[Work required]
In the listing below, transcribe the line that contains "Describe the element at coordinates (286, 181)" and all lines following it, ending with the last line. Add nothing.

[Data provided]
▼

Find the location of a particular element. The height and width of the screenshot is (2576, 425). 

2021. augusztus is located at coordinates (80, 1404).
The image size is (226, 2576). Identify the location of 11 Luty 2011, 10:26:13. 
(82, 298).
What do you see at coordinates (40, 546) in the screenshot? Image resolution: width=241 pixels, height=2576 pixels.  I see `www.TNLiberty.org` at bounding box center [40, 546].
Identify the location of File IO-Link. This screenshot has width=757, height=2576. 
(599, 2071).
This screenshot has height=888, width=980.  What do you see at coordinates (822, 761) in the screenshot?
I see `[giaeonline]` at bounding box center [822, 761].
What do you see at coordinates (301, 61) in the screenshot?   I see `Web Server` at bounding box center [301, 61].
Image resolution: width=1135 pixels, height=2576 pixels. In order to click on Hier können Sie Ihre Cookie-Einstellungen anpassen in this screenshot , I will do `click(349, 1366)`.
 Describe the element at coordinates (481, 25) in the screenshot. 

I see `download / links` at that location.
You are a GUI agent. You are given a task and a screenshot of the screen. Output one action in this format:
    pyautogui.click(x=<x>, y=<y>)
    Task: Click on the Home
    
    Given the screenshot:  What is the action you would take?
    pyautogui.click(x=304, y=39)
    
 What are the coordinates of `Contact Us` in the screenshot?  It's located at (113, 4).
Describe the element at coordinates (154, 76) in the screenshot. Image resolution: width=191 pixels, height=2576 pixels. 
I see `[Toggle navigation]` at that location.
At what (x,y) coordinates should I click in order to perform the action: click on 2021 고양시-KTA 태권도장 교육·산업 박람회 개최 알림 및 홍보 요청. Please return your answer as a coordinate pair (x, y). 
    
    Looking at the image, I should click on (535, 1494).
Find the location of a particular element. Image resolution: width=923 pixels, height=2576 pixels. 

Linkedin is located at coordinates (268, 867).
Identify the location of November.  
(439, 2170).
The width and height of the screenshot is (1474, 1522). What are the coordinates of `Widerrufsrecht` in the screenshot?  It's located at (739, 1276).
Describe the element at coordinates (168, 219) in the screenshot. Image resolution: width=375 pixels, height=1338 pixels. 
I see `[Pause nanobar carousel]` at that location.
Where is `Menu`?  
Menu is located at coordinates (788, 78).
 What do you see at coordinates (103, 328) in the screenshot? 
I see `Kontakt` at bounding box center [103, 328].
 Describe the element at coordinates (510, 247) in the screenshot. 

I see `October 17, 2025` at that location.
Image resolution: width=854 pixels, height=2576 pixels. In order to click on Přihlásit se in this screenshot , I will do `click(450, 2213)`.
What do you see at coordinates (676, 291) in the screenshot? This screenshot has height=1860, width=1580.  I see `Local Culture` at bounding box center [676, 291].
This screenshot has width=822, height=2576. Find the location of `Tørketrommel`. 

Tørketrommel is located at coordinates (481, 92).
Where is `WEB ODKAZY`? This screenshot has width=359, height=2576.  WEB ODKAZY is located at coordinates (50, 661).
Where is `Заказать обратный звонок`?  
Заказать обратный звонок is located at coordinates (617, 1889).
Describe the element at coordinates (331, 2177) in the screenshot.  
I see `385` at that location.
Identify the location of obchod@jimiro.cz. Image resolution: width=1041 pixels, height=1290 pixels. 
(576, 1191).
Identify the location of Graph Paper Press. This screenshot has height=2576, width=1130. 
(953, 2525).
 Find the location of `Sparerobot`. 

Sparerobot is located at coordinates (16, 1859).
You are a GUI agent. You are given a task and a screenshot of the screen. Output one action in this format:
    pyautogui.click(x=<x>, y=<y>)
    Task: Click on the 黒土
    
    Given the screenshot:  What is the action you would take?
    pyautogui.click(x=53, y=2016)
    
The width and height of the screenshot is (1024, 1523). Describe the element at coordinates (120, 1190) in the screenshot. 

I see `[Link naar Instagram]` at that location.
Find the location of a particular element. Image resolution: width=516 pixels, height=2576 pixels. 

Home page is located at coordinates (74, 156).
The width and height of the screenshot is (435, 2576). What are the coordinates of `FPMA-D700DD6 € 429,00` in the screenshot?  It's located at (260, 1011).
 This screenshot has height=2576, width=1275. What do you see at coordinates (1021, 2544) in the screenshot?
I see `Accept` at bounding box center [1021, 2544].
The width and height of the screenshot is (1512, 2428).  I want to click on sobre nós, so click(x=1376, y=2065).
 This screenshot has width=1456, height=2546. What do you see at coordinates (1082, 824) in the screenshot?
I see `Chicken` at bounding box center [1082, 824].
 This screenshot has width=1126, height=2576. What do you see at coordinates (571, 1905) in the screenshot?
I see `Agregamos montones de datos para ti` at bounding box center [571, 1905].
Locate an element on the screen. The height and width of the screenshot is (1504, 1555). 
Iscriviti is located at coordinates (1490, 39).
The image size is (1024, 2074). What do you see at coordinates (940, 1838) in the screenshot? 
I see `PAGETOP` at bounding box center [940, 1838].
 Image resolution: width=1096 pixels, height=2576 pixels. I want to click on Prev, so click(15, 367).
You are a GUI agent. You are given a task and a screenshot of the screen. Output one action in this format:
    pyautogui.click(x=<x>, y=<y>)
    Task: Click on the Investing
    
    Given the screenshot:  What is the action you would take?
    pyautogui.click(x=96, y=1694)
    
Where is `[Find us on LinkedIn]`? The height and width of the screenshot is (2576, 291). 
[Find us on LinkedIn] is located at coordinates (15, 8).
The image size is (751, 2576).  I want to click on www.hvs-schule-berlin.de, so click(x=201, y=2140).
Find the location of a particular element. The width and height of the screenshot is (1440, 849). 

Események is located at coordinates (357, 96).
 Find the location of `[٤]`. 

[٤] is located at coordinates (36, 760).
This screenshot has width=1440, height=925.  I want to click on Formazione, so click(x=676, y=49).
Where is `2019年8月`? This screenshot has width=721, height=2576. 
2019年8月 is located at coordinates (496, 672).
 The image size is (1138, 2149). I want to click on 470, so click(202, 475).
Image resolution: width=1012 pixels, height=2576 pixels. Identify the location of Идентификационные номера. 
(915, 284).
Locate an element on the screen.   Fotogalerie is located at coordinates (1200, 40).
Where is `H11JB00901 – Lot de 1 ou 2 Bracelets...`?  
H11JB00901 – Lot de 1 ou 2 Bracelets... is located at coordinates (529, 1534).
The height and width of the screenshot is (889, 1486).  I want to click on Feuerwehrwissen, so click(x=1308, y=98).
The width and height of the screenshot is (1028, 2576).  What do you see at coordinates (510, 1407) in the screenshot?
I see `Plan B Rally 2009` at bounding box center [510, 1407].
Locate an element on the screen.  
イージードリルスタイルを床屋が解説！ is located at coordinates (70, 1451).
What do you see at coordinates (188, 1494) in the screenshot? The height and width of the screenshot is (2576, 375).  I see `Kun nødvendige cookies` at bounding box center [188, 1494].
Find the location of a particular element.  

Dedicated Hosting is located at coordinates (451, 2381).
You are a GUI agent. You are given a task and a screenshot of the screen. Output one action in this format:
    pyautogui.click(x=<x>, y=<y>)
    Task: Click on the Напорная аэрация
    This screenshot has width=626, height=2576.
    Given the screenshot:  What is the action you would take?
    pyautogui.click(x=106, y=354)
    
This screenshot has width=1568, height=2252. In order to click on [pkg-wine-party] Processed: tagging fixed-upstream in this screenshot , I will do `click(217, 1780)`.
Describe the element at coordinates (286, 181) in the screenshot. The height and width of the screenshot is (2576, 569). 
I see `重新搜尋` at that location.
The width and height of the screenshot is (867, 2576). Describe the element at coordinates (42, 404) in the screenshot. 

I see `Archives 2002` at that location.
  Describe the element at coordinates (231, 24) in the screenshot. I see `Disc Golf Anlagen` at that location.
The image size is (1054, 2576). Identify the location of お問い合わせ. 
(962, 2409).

▲

[Your response]
Describe the element at coordinates (286, 181) in the screenshot. The height and width of the screenshot is (2576, 569). 
I see `重新搜尋` at that location.
The width and height of the screenshot is (867, 2576). Describe the element at coordinates (42, 404) in the screenshot. 

I see `Archives 2002` at that location.
  Describe the element at coordinates (231, 24) in the screenshot. I see `Disc Golf Anlagen` at that location.
The image size is (1054, 2576). Identify the location of お問い合わせ. 
(962, 2409).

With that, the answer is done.